Ya, I was wanting to read that! Did you tear a strip off somebody? Or did somebody else tear a strip off somebody? Where would we get finnex lights, us weak-market Canadians?


----------



## Bobsidd (Dec 28, 2012)

Could we not still order from Amazon.com and have them shipped up here or pick up from the U.S.?


----------



## kim86 (Sep 5, 2012)

I just received my planted+ finnex that I ordered from Amazon.ca. Dang what the heck is happening!


----------



## randylahey (Jun 25, 2013)

greenfin said:


> Ya, I was wanting to read that! Did you tear a strip off somebody? Or did somebody else tear a strip off somebody? Where would we get finnex lights, us weak-market Canadians?

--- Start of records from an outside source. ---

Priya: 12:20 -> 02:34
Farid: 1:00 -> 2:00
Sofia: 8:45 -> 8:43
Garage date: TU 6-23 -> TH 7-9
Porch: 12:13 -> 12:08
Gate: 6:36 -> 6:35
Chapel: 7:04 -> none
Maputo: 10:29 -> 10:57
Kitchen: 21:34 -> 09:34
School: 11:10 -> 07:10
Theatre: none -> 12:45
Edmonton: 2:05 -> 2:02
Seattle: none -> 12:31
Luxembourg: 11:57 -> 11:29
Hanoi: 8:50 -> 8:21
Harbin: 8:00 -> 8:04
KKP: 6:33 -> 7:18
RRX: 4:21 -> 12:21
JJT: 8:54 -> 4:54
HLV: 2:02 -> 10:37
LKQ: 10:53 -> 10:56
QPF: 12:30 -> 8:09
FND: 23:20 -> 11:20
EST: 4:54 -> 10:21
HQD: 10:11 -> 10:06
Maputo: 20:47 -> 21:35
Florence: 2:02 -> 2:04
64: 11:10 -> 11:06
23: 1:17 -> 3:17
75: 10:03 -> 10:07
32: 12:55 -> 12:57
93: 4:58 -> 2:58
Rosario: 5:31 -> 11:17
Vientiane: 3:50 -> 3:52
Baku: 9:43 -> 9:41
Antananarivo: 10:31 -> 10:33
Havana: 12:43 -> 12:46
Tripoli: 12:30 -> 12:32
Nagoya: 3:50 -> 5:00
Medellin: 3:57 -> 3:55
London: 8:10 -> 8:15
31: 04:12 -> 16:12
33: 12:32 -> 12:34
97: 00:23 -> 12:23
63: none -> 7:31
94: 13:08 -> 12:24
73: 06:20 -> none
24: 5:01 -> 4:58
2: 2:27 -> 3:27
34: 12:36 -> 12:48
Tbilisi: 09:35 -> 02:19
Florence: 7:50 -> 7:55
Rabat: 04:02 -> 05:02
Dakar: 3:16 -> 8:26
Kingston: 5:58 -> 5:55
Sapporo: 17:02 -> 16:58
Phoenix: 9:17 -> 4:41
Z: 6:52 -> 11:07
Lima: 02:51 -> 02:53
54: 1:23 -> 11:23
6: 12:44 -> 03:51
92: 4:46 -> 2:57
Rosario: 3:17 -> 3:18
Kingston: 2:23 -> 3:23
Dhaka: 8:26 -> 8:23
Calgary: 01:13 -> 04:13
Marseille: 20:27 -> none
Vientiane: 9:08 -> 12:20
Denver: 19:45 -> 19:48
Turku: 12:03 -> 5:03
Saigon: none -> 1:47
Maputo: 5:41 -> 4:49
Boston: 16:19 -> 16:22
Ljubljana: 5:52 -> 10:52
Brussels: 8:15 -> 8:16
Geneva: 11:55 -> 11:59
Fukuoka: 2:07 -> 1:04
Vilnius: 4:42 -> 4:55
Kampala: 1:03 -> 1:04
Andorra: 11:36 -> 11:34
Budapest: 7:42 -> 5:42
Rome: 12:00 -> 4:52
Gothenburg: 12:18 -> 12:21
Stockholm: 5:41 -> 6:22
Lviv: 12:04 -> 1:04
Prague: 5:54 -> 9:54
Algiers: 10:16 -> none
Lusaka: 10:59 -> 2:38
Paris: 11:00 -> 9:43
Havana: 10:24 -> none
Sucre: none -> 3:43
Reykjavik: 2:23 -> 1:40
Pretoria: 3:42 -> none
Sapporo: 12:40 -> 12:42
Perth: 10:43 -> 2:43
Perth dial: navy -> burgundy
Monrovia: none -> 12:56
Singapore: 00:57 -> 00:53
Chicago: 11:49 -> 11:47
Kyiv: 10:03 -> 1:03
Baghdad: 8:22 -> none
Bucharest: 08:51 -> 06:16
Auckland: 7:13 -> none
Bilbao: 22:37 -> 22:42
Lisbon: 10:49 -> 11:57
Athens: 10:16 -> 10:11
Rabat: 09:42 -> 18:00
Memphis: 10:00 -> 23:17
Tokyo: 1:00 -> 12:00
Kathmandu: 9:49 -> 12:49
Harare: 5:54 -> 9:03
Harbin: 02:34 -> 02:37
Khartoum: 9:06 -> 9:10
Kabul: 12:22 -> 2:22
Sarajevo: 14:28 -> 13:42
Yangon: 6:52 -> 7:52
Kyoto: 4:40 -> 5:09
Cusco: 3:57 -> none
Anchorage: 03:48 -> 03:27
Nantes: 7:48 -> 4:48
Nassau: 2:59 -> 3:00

Some of the posts were of emails between people and finnex. Some posts were questioning whether they should have ever been sold in canada in the first place without proper safety certification. I asked what kind of legal liability you would assume by using a canadian purchased or an over the border fixture if, by chance, it caught fire and caused damage or loss of life.

Shortly after the thread vanished, this one appeared from the finnex rep:http://www.plantedtank.net/forums/showthread.php?t=751777



kim86 said:


> I just received my planted+ finnex that I ordered from Amazon.ca. Dang what the heck is happening!


I'm sure they have to fulfill orders that were already paid for.



Bobsidd said:


> Could we not still order from Amazon.com and have them shipped up here or pick up from the U.S.?










Yeah, I guess you could pick them from the states as i know nothing about the import of non certified electrical devices


----------



## greenfin (Nov 4, 2013)

Ok, that was weird. Clicked on your link, took me to the post by the finnex rep (I suppose) and when I clicked on _his_ link it took me to amazon and a blurb on a bottle opener item. What the?


----------